Top of Source information

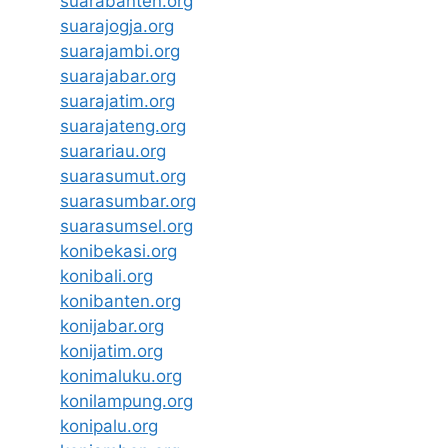
suarabanten.org
suarajogja.org
suarajambi.org
suarajabar.org
suarajatim.org
suarajateng.org
suarariau.org
suarasumut.org
suarasumbar.org
suarasumsel.org
konibekasi.org
konibali.org
konibanten.org
konijabar.org
konijatim.org
konimaluku.org
konilampung.org
konipalu.org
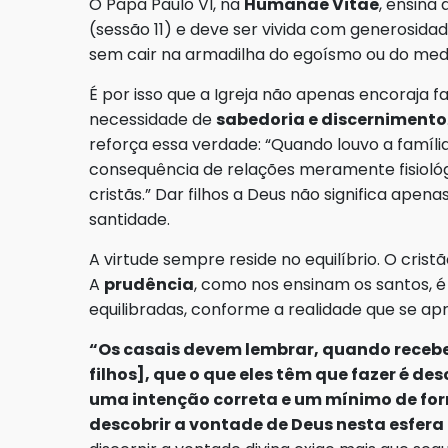
O Papa Paulo VI, na
Humanae Vitae
, ensina
(sessão 11) e deve ser vivida com generosid
sem cair na armadilha do egoísmo ou do medo
É por isso que a Igreja não apenas encoraja
necessidade de
sabedoria e discernimento
reforça essa verdade: “Quando louvo a famíli
consequência de relações meramente fisiológi
cristãs.” Dar filhos a Deus não significa apen
santidade.
A virtude sempre reside no equilíbrio. O cris
A
prudência
, como nos ensinam os santos, é
equilibradas, conforme a realidade que se ap
“Os casais devem lembrar, quando receb
filhos], que o que eles têm que fazer é de
uma intenção correta e um mínimo de fo
descobrir a vontade de Deus nesta esfera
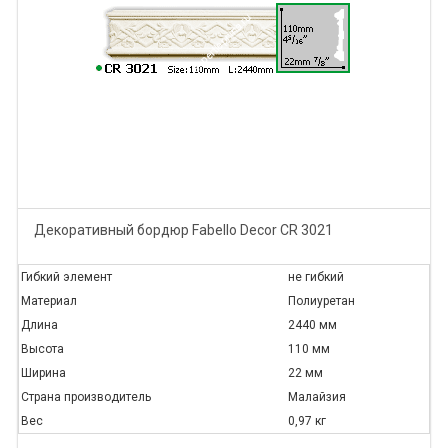
Декоративный бордюр Fabello Decor CR 3021
Гибкий элемент
не гибкий
Материал
Полиуретан
Длина
2440 мм
Высота
110 мм
Ширина
22 мм
Страна производитель
Малайзия
Вес
0,97 кг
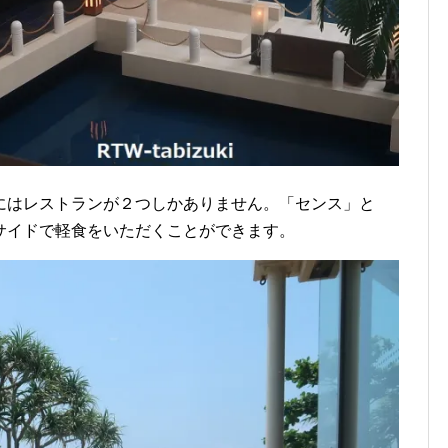
にはレストランが２つしかありません。「センス」と
サイドで軽食をいただくことができます。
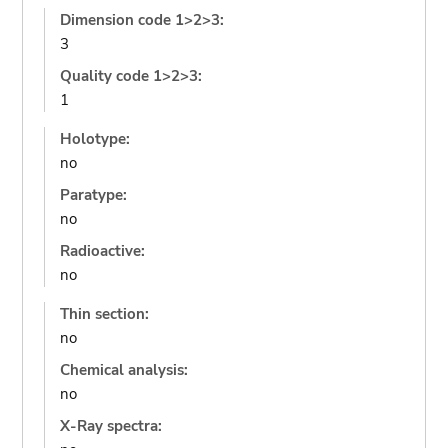
Dimension code 1>2>3:
3
Quality code 1>2>3:
1
Holotype:
no
Paratype:
no
Radioactive:
no
Thin section:
no
Chemical analysis:
no
X-Ray spectra:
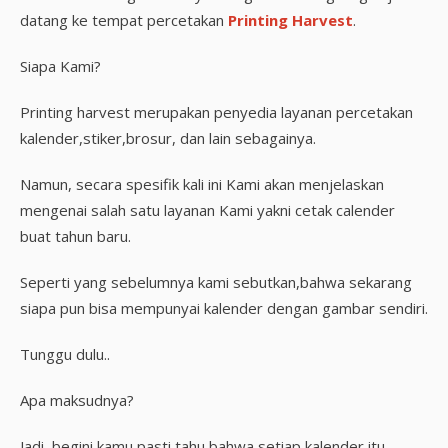
datang ke tempat percetakan
Printing Harvest
.
Siapa Kami?
Printing harvest merupakan penyedia layanan percetakan
kalender,stiker,brosur, dan lain sebagainya.
Namun, secara spesifik kali ini Kami akan menjelaskan
mengenai salah satu layanan Kami yakni cetak calender
buat tahun baru.
Seperti yang sebelumnya kami sebutkan,bahwa sekarang
siapa pun bisa mempunyai kalender dengan gambar sendiri.
Tunggu dulu..
Apa maksudnya?
Jadi, begini kamu pasti tahu bahwa setiap kalender itu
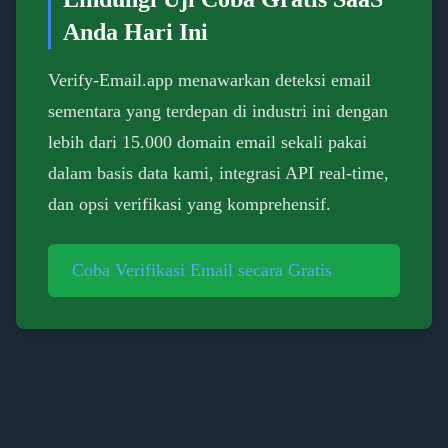
Anda Hari Ini
Verify-Email.app menawarkan deteksi email
sementara yang terdepan di industri ini dengan
lebih dari 15.000 domain email sekali pakai
dalam basis data kami, integrasi API real-time,
dan opsi verifikasi yang komprehensif.
Coba Verifikasi Email secara Gratis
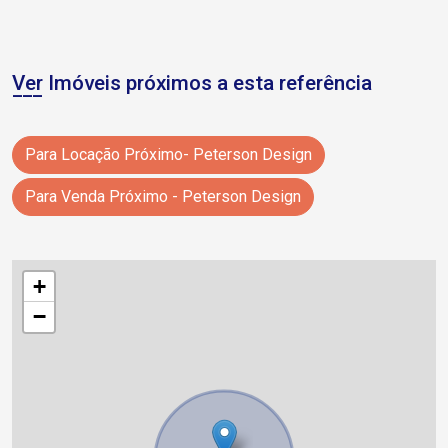
Ver Imóveis próximos a esta referência
Para Locação Próximo- Peterson Design
Para Venda Próximo - Peterson Design
+
−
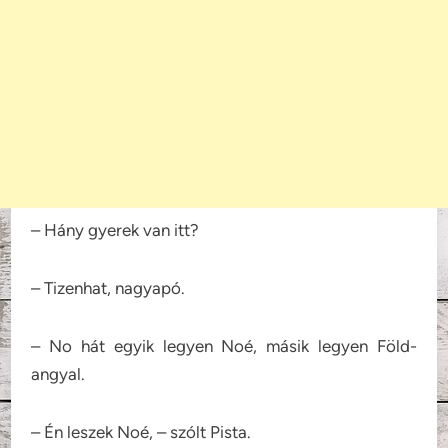
– Hány gyerek van itt?
– Tizenhat, nagyapó.
– No hát egyik legyen Noé, másik legyen Föld-
angyal.
– Én leszek Noé, – szólt Pista.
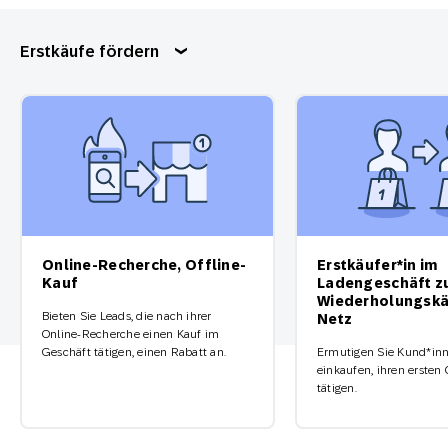
Erstkäufe fördern
Online-Recherche, Offline-
Erstkäufer*in im
Kauf
Ladengeschäft z
Wiederholungskä
Bieten Sie Leads, die nach ihrer
Netz
Online-Recherche einen Kauf im
Geschäft tätigen, einen Rabatt an.
Ermutigen Sie Kund*inne
einkaufen, ihren ersten
tätigen.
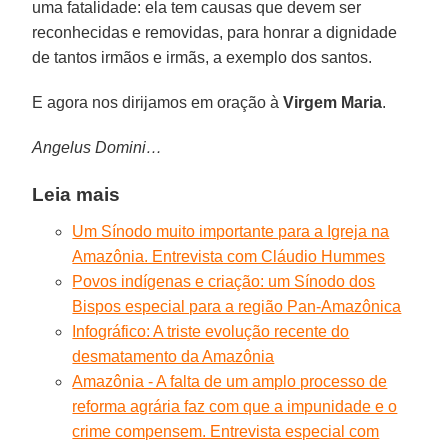
uma fatalidade: ela tem causas que devem ser
reconhecidas e removidas, para honrar a dignidade
de tantos irmãos e irmãs, a exemplo dos santos.
E agora nos dirijamos em oração à
Virgem Maria
.
Angelus Domini…
Leia mais
Um Sínodo muito importante para a Igreja na
Amazônia. Entrevista com Cláudio Hummes
Povos indígenas e criação: um Sínodo dos
Bispos especial para a região Pan-Amazônica
Infográfico: A triste evolução recente do
desmatamento da Amazônia
Amazônia - A falta de um amplo processo de
reforma agrária faz com que a impunidade e o
crime compensem. Entrevista especial com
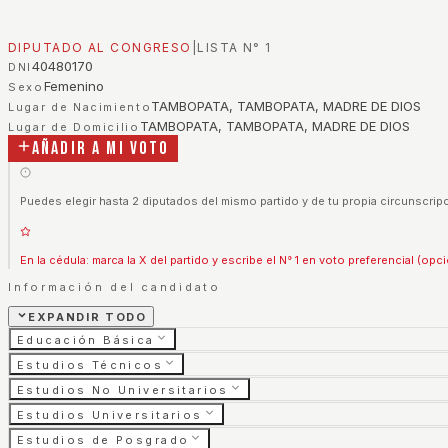
DIPUTADO AL CONGRESO
|
LISTA N°
1
40480170
DNI
Femenino
Sexo
TAMBOPATA, TAMBOPATA, MADRE DE DIOS
Lugar de Nacimiento
TAMBOPATA, TAMBOPATA, MADRE DE DIOS
Lugar de Domicilio
Añadir a mi voto
Puedes elegir hasta 2 diputados del mismo partido y de tu propia circunscripc
En la cédula: marca la X del partido y escribe el N° 1 en voto preferencial (opci
Información del candidato
EXPANDIR TODO
Educación Básica
Estudios Técnicos
Estudios No Universitarios
Estudios Universitarios
Estudios de Posgrado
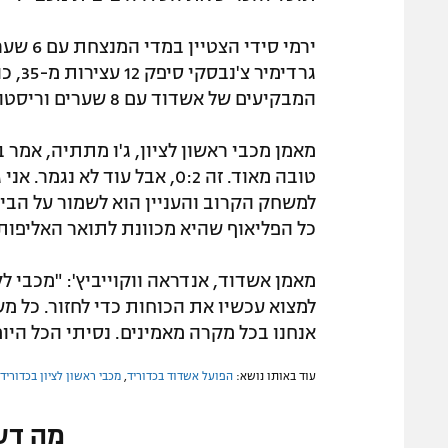
גרדימ
המבקיעים של אשדוד עם 8 שערים וריסטו וויאצ'יץ' הבקיע 4.
מאמן מכבי ראשון לציון, ג'ו מתתיה, אמר
טובה מאוד. זה 0:2, אבל עוד 
למשחק הקרוב והעניין הוא לשמור על הבית
כל הפליאוף שהיא מכוונת לתואר האליפות"
מאמן אשדוד, אנדראה ווקוייביץ': "מכבי ל
אנחנו בכל מקרה מאמינים. נסיתי הכל היום
עוד באותו נושא:
הפועל אשדוד בכדוריד
,
מכבי ראשון לציון בכדוריד
מה דע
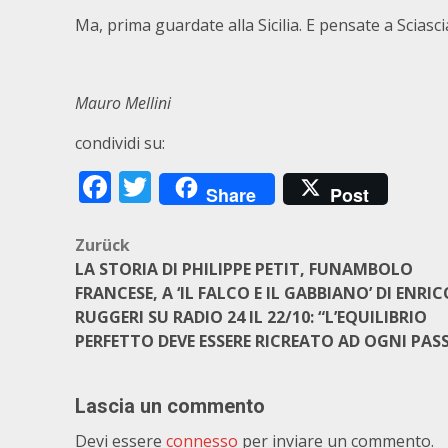
Ma, prima guardate alla Sicilia. E pensate a Sciasci
Mauro Mellini
condividi su:
Facebook
Twitter
Share
Post
Beitragsnavigation
Zurück
LA STORIA DI PHILIPPE PETIT, FUNAMBOLO
FRANCESE, A ‘IL FALCO E IL GABBIANO’ DI ENRIC
RUGGERI SU RADIO 24 IL 22/10: “L’EQUILIBRIO
PERFETTO DEVE ESSERE RICREATO AD OGNI PAS
Lascia un commento
Devi essere
connesso
per inviare un commento.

Bottom of Source information

**Exercise directions**
Return word for word the lines from the beginning of the entries through the line that contains "konipalu.org", both ends included, but no pictures.

**Answer box**
suarabanten.org
suarajogja.org
suarajambi.org
suarajabar.org
suarajatim.org
suarajateng.org
suarariau.org
suarasumut.org
suarasumbar.org
suarasumsel.org
konibekasi.org
konibali.org
konibanten.org
konijabar.org
konijatim.org
konimaluku.org
konilampung.org
konipalu.org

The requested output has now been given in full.